By Aimee Chanthadavong

A recent survey showed 70 per cent of Australians still prefer to shop locally. But the problem many online retailers still face is that they have not equipped themselves with the right solutions to provide the information and products customers are after.

Given that customers now have the ability to access product information more easily wherever they are, retailers have the responsibility to invest in scalable platforms that can support their growing online business, which can be accessible from multiple touchpoints – desktop or mobile.

Salmat Digital ecommerce principal consultant Ross Bark told RetailBiz retailers should be asking themselves two key questions when it comes to reassessing their online business, particularly at a time where brand loyalty does not exist.

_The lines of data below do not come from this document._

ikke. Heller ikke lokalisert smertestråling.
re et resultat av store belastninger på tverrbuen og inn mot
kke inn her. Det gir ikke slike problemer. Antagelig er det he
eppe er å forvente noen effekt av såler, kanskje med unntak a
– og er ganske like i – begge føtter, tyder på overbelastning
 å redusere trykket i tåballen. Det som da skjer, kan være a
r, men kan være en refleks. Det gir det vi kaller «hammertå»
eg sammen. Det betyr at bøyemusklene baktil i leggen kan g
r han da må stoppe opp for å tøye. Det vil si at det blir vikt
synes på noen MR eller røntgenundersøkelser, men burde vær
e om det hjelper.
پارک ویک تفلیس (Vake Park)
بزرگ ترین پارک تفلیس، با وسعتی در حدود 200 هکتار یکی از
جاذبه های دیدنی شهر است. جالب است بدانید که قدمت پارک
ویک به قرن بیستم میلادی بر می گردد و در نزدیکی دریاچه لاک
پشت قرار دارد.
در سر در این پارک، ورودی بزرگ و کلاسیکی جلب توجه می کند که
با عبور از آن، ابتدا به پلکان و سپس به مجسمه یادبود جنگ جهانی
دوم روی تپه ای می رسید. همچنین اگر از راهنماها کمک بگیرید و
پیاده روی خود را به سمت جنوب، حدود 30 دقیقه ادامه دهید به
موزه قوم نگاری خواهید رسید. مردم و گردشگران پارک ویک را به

“Two key points retailers should ask themselves are: ‘do you have an understanding of who are your customers?’ and ‘what journey do you want to take the customer on?’ If retailers can answer those questions and have the technology to help them they certainly will be able to lead in the space and we’re seeing a few examples of that already,” he said.

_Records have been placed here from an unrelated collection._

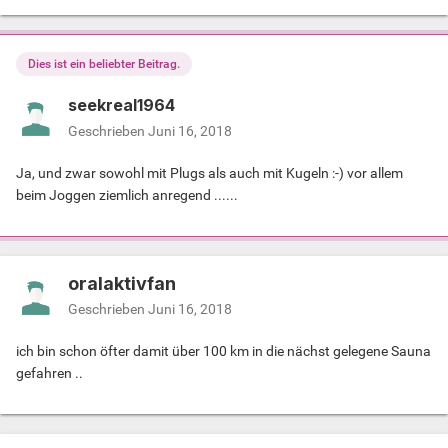
Dies ist ein beliebter Beitrag.
seekreal1964
Geschrieben
Juni 16, 2018
Ja, und zwar sowohl mit Plugs als auch mit Kugeln :-) vor allem
beim Joggen ziemlich anregend ......
oralaktivfan
Geschrieben
Juni 16, 2018
ich bin schon öfter damit über 100 km in die nächst gelegene Sauna
gefahren ..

“I think the reality comes down to making sure they invest in the right platform that can support the business in its growth journey, which is what I think that has been really lacking here. That makes it difficult for retailers to keep up because then they’re always going to be playing catch up.”

The time to catch-up with the most up-to-date systems is even more crucial now that Christmas is just around the corner. It is a time where consumers are searching most for products and are either more likely to buy or abandon their cart and buy elsewhere.

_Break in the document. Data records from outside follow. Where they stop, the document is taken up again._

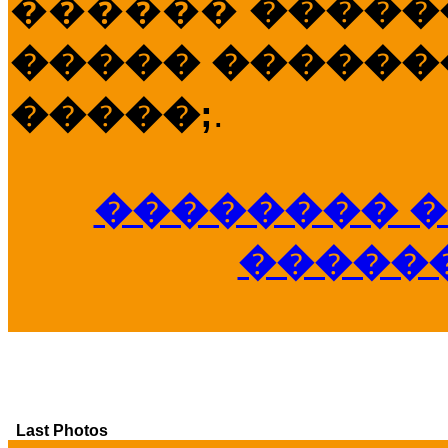
������
�����
����� �������
�����;
.
�������� �
�����
Last Photos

According to Bark, the top two reasons for cart abandonment are unexpected delivery charges (65 per cent) and the lack of product information available (57 per cent). This suggests people shop with a retailer for various reasons and not solely on price — which is what a large part of the industry still believes.

At the same time, retailers need to create compelling and personalised experiences through the use of what Bark refers to as ‘smart data’ and not ‘big data’.

“At the end of the day it’s how you use that data to provide benefits to your customer and to be able to have consistent conversations and conversion rates,” he said.

“Streamlining the back-end processing is also another important point that will give retailers the ability to manage their products as they grow.”

One company that has been able to successfully bringing consistency to its customers is fashionable exercise retailer Lorna Jane, which recently launched a US website that is being managed in Australia. While it offers totally different products and has a completely different look and feel to the Australian website, the company’s online business still operates as one entity whether they’re accessing the website on their desktop, smartphone or tablet.

Another is retailer is Dick Smith where one in five of their customers use ‘click & collect’ when making a purchase. Since November last  year compared to November this year, the company’s online revenue has increased by 60 per cent because the average order value increased “quite significantly” as a result of being able to promote the right things to the right customers.

However, Bark admits it’s not an easy task to overhaul a system, which is why many retailers struggle.

“It’s not easy to implement an end-to-end system that offers personalised experiences for each customer,” he said.

“This is why it’s important to invest in very significant systems that are able to help you with it. A lot of retailers have been looking at these things and now through the acquisition of Netstarter we now have further capability to provide the end-to-end solution offering."